- Born: Pacoima, Los Angeles, California, US
- Known for: Painting
- Website: www.leviponce.com

= Levi Ponce =

American painter

Levi Ponce is an American artist noted for his public portrait murals throughout urban areas of the San Fernando Valley and Southern California.

==Early life and career==
Ponce was born in the Pacoima neighborhood of Los Angeles, California. Ponce attended Cleveland High School (Los Angeles) and graduated from the high school in 2005. In Ponce's high school years, Ponce joined the Reserve Officers' Training Corps. It was through the Corps, in which Ponce came across First Sergeant Rudy Sullivan, whom helped Ponce meet his potential.

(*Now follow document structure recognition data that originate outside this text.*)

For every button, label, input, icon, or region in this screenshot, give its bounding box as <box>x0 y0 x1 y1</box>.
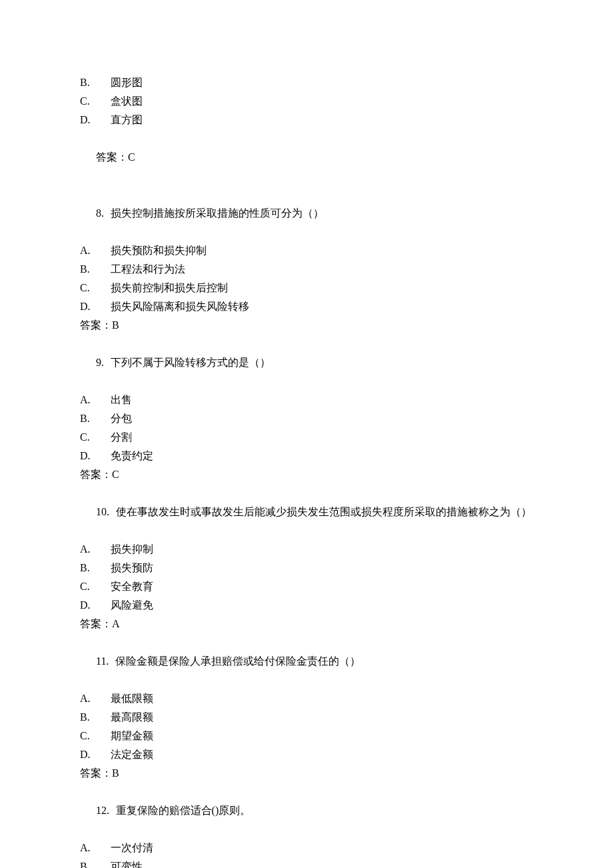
option-text: 损失风险隔离和损失风险转移 <box>111 297 249 316</box>
answer-line: 答案：B <box>80 764 533 783</box>
question-number: 10. <box>96 506 109 517</box>
question-text: 重复保险的赔偿适合()原则。 <box>116 805 251 816</box>
option-letter: D. <box>80 297 101 316</box>
question-number: 9. <box>96 357 104 368</box>
orphan-option-block: B. 圆形图 C. 盒状图 D. 直方图 答案：C <box>80 73 533 185</box>
question-number: 8. <box>96 207 104 219</box>
question-number: 12. <box>96 805 109 816</box>
option-row: D.损失风险隔离和损失风险转移 <box>80 297 533 316</box>
question-text: 使在事故发生时或事故发生后能减少损失发生范围或损失程度所采取的措施被称之为（） <box>116 506 532 517</box>
option-text: 直方图 <box>111 111 143 129</box>
answer-label: 答案： <box>80 618 112 629</box>
option-letter: B. <box>80 409 101 428</box>
option-letter: D. <box>80 745 101 764</box>
option-row: C.安全教育 <box>80 577 533 596</box>
document-page: B. 圆形图 C. 盒状图 D. 直方图 答案：C 8.损失控制措施按所采取措施… <box>0 0 613 868</box>
option-text: 圆形图 <box>111 73 143 92</box>
option-row: B.损失预防 <box>80 559 533 577</box>
option-letter: C. <box>80 727 101 745</box>
option-text: 法定金额 <box>111 745 153 764</box>
question-stem: 10.使在事故发生时或事故发生后能减少损失发生范围或损失程度所采取的措施被称之为… <box>80 484 533 540</box>
question-block: 9.下列不属于风险转移方式的是（） A.出售 B.分包 C.分割 D.免责约定 … <box>80 335 533 484</box>
question-text: 保险金额是保险人承担赔偿或给付保险金责任的（） <box>115 655 360 667</box>
option-letter: B. <box>80 857 101 868</box>
answer-line: 答案：C <box>80 129 533 185</box>
question-block: 8.损失控制措施按所采取措施的性质可分为（） A.损失预防和损失抑制 B.工程法… <box>80 185 533 335</box>
option-row: D.法定金额 <box>80 745 533 764</box>
option-row: C.期望金额 <box>80 727 533 745</box>
question-stem: 8.损失控制措施按所采取措施的性质可分为（） <box>80 185 533 241</box>
option-row: D.风险避免 <box>80 596 533 615</box>
option-text: 损失预防 <box>111 559 153 577</box>
option-text: 风险避免 <box>111 596 153 615</box>
option-letter: A. <box>80 839 101 857</box>
option-letter: A. <box>80 241 101 260</box>
option-text: 分割 <box>111 428 132 447</box>
question-block: 12.重复保险的赔偿适合()原则。 A.一次付清 B.可变性 C.分摊 D.客观… <box>80 783 533 868</box>
answer-label: 答案： <box>80 767 112 779</box>
option-letter: D. <box>80 447 101 465</box>
option-letter: A. <box>80 689 101 708</box>
option-row: C.损失前控制和损失后控制 <box>80 279 533 297</box>
option-row: A.损失预防和损失抑制 <box>80 241 533 260</box>
option-letter: C. <box>80 428 101 447</box>
option-letter: C. <box>80 577 101 596</box>
answer-line: 答案：A <box>80 615 533 633</box>
question-block: 10.使在事故发生时或事故发生后能减少损失发生范围或损失程度所采取的措施被称之为… <box>80 484 533 633</box>
question-stem: 12.重复保险的赔偿适合()原则。 <box>80 783 533 839</box>
option-row: B.工程法和行为法 <box>80 260 533 279</box>
option-row: B.可变性 <box>80 857 533 868</box>
answer-label: 答案： <box>80 319 112 331</box>
option-row: A.出售 <box>80 391 533 409</box>
option-letter: D. <box>80 111 101 129</box>
option-text: 盒状图 <box>111 92 143 111</box>
option-text: 安全教育 <box>111 577 153 596</box>
option-row: B. 圆形图 <box>80 73 533 92</box>
option-letter: A. <box>80 391 101 409</box>
option-row: D.免责约定 <box>80 447 533 465</box>
option-text: 期望金额 <box>111 727 153 745</box>
answer-value: C <box>112 469 119 480</box>
option-row: C. 盒状图 <box>80 92 533 111</box>
option-letter: A. <box>80 540 101 559</box>
option-text: 最高限额 <box>111 708 153 727</box>
question-block: 11.保险金额是保险人承担赔偿或给付保险金责任的（） A.最低限额 B.最高限额… <box>80 633 533 783</box>
option-text: 分包 <box>111 409 132 428</box>
answer-value: A <box>112 618 120 629</box>
answer-line: 答案：B <box>80 316 533 335</box>
answer-label: 答案： <box>80 469 112 480</box>
option-text: 损失前控制和损失后控制 <box>111 279 228 297</box>
option-letter: B. <box>80 260 101 279</box>
option-text: 最低限额 <box>111 689 153 708</box>
option-letter: C. <box>80 279 101 297</box>
option-text: 免责约定 <box>111 447 153 465</box>
question-number: 11. <box>96 655 109 667</box>
option-text: 损失预防和损失抑制 <box>111 241 207 260</box>
option-row: B.最高限额 <box>80 708 533 727</box>
option-row: A.损失抑制 <box>80 540 533 559</box>
option-text: 出售 <box>111 391 132 409</box>
option-letter: B. <box>80 708 101 727</box>
option-text: 一次付清 <box>111 839 153 857</box>
option-row: C.分割 <box>80 428 533 447</box>
question-text: 损失控制措施按所采取措施的性质可分为（） <box>111 207 324 219</box>
option-row: D. 直方图 <box>80 111 533 129</box>
answer-label: 答案： <box>96 151 128 163</box>
question-stem: 9.下列不属于风险转移方式的是（） <box>80 335 533 391</box>
answer-value: C <box>128 151 135 163</box>
answer-value: B <box>112 319 119 331</box>
question-text: 下列不属于风险转移方式的是（） <box>111 357 271 368</box>
option-row: A.一次付清 <box>80 839 533 857</box>
option-letter: D. <box>80 596 101 615</box>
option-row: A.最低限额 <box>80 689 533 708</box>
option-letter: C. <box>80 92 101 111</box>
option-text: 损失抑制 <box>111 540 153 559</box>
option-letter: B. <box>80 73 101 92</box>
option-text: 工程法和行为法 <box>111 260 185 279</box>
answer-line: 答案：C <box>80 465 533 484</box>
question-stem: 11.保险金额是保险人承担赔偿或给付保险金责任的（） <box>80 633 533 689</box>
option-letter: B. <box>80 559 101 577</box>
answer-value: B <box>112 767 119 779</box>
option-row: B.分包 <box>80 409 533 428</box>
option-text: 可变性 <box>111 857 143 868</box>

He studied animation and graphic design at California State University (Northridge), and received a bachelor's degree in art. Ponce obtained a bachelor's degree in 2D art with a focus in 3D animation. Ponce was influenced by his father, Hector Ponce, a sign painter and muralist whose work appears on many storefronts in Pacoima. Ponce grew up being involved in murals as his father would paint murals, Ponce was inspired to become a muralist thanks to the reaction that his father would receive when his father was done with a mural. Ponce said "the support and respect and the praise and the recognition that locals would give him when he painted in their community was something that I didn’t see anywhere else."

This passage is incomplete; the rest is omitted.